JPS59198534A - Magnetic recording medium - Google Patents

Abstract

PURPOSE:To improve resistance to wear and corrosion by providing a synthetic resin protective layer which consists essentially of polyvinyl butyral resin and a moisture-curable type polyurethane resin and of which the weight ratio of the resins is a specific ratio value on a thin magnetic metallic layer. CONSTITUTION:A protective layer 5 consists essentially of a polyvinyl butyral resin and a moisture-curable type polyurethane resin and the weight ratio of both resins is 2:1-1:2. If the moisture-curable type polyurethane resin decreases off said range, the wear resistance of the protective layer is not enough and if the polyvinyl butyral resin decreases off said range, the corrosion preventive effect of the resulting protective layer is not enough. Such protective layer is formed by mixing the two resins at the prescribed weight ratio and coating the mixture by a known method. Since the moisture-curable type polyurethane resin is used, the curing progresses by absorbing the moisture in air if the protective layer is allowed to stand in the air and therefore there is the advantage of not requiring any special curing stage.

Description

DETAILED DESCRIPTION OF THE INVENTION The present invention relates to a magnetic recording medium provided with a protective layer having excellent magnetic properties and electromagnetic conversion characteristics.
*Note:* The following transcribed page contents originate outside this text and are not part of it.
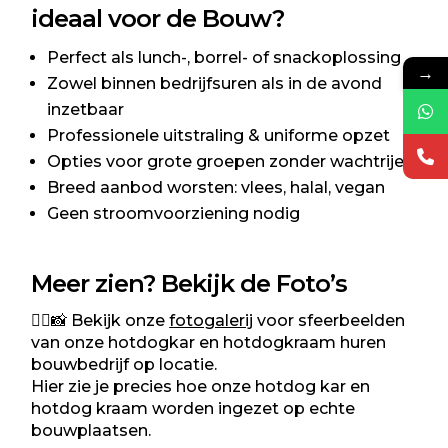
ideaal voor de Bouw?
Perfect als lunch-, borrel- of snackoplossing
→
Zowel binnen bedrijfsuren als in de avond
inzetbaar
Professionele uitstraling & uniforme opzet
Opties voor grote groepen zonder wachtrijen
Breed aanbod worsten: vlees, halal, vegan
Geen stroomvoorziening nodig
Meer zien? Bekijk de Foto’s
👷‍♂️📸
Bekijk onze
foto­galerij
voor sfeerbeelden
van onze hotdogkar en
hotdogkraam huren
bouwbedrijf op locatie
.
Hier zie je precies hoe onze hotdog kar en
hotdog kraam worden ingezet op echte
bouwplaatsen.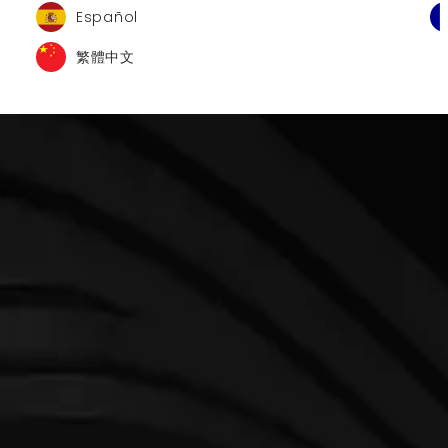
Español
繁體中文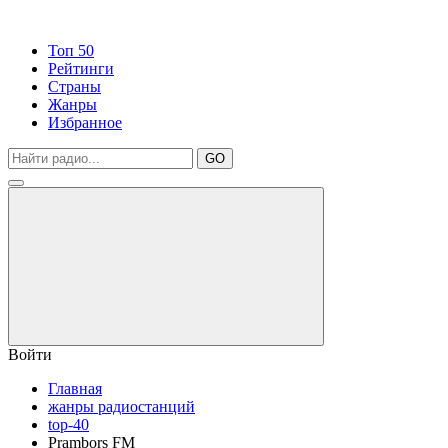
Топ 50
Рейтинги
Страны
Жанры
Избранное
GO
Войти
Главная
жанры радиостанций
top-40
Prambors FM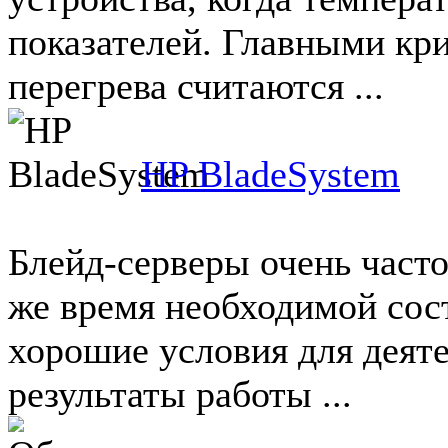
показателей. Главными кр
перегрева считаются ...
HP BladeSystem
Блейд-серверы очень часто
же время необходимой сос
хорошие условия для деят
результаты работы ...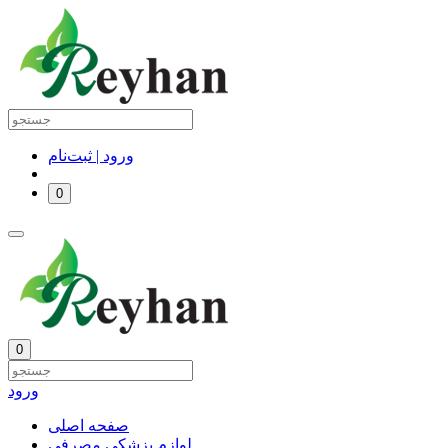
ورود | ثبت‌نام
0
0
ورود
صفحه اصلی
لوازم پزشکی مصرفی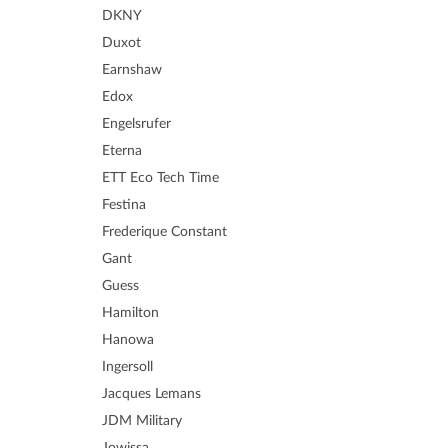
DKNY
Duxot
Earnshaw
Edox
Engelsrufer
Eterna
ETT Eco Tech Time
Festina
Frederique Constant
Gant
Guess
Hamilton
Hanowa
Ingersoll
Jacques Lemans
JDM Military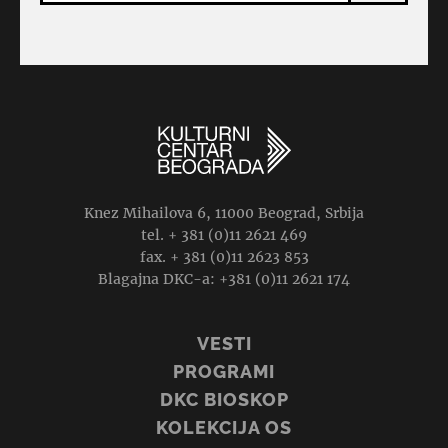
Knez Mihailova 6, 11000 Beograd, Srbija
tel. + 381 (0)11 2621 469
fax. + 381 (0)11 2623 853
Blagajna DKC-a: +381 (0)11 2621 174
VESTI
PROGRAMI
DKC BIOSKOP
KOLEKCIJA OS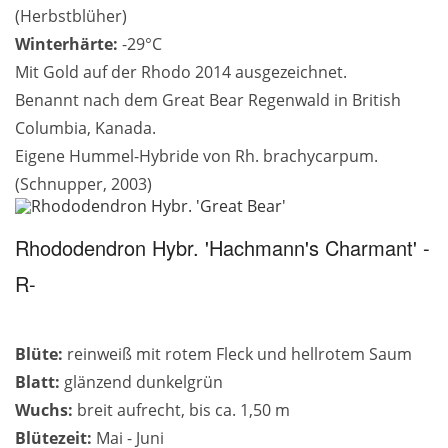
(Herbstblüher)
Winterhärte:
-29°C
Mit Gold auf der Rhodo 2014 ausgezeichnet.
Benannt nach dem Great Bear Regenwald in British
Columbia, Kanada.
Eigene Hummel-Hybride von Rh. brachycarpum.
(Schnupper, 2003)
Rhododendron Hybr. 'Hachmann's Charmant' -
R-
Blüte:
reinweiß mit rotem Fleck und hellrotem Saum
Blatt:
glänzend dunkelgrün
Wuchs:
breit aufrecht, bis ca. 1,50 m
Blütezeit:
Mai - Juni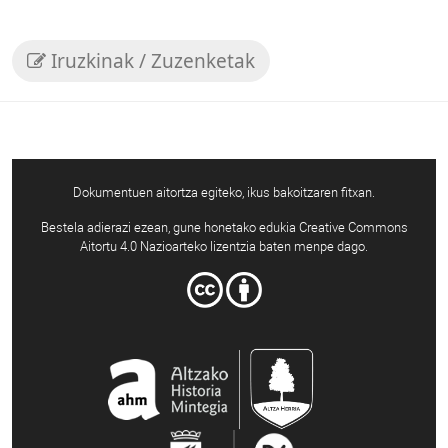
Iruzkinak / Zuzenketak
Dokumentuen aitortza egiteko, ikus bakoitzaren fitxan.
Bestela adierazi ezean, gune honetako edukia Creative Commons
Aitortu 4.0 Nazioarteko lizentzia baten menpe dago.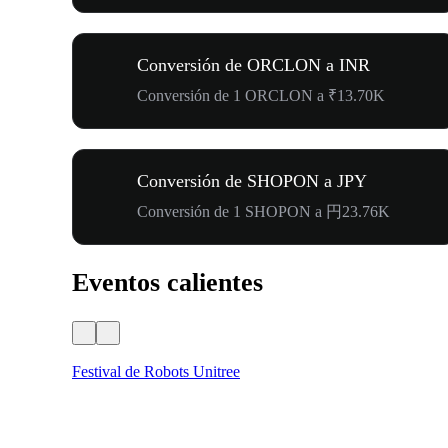
Conversión de ORCLON a INR
Conversión de 1 ORCLON a ₹13.70K
Conversión de SHOPON a JPY
Conversión de 1 SHOPON a 円23.76K
Eventos calientes
Festival de Robots Unitree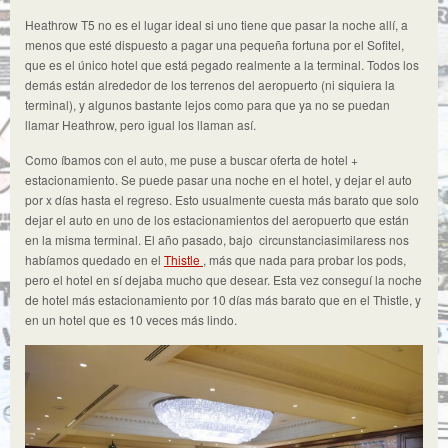
Heathrow T5 no es el lugar ideal si uno tiene que pasar la noche allí, a
menos que esté dispuesto a pagar una pequeña fortuna por el Sofitel,
que es el único hotel que está pegado realmente a la terminal. Todos los
demás están alrededor de los terrenos del aeropuerto (ni siquiera la
terminal), y algunos bastante lejos como para que ya no se puedan
llamar Heathrow, pero igual los llaman así.
Como íbamos con el auto, me puse a buscar oferta de hotel +
estacionamiento. Se puede pasar una noche en el hotel, y dejar el auto
por x días hasta el regreso. Esto usualmente cuesta más barato que solo
dejar el auto en uno de los estacionamientos del aeropuerto que están
en la misma terminal. El año pasado, bajo circunstanciasimilaress nos
habíamos quedado en el
Thistle
, más que nada para probar los pods,
pero el hotel en sí dejaba mucho que desear. Esta vez conseguí la noche
de hotel más estacionamiento por 10 días más barato que en el Thistle, y
en un hotel que es 10 veces más lindo.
Conventionally, so-called coating-type products have been widely used as magnetic recording media, which are made by coating a powdered magnetic material such as oxide magnetic powder, ferromagnetic metal, or alloy powder on a non-magnetic support by dispersing it in an organic binder. ing.

However, in recent years, demands for high-density recording have increased due to improvements in the data retention capacity of computers, longer recording times, and improved image quality for VTRs.
Metal thin film type magnetic recording media, in which the magnetic recording layer is a magnetic metal thin film formed by paper deposition methods such as ion plating or plating methods such as electroplating and electroless plating, are attracting attention and have been put into practical use. has been done.

These metal thin film type magnetic recording media allow the magnetic recording layer to be formed as an extremely thin layer compared to the so-called conventional coating type.
The electromagnetic conversion characteristics are very advantageous.

However, in general, magnetic recording bodies using thin magnetic metal as the recording medium mainly have the following three practical problems.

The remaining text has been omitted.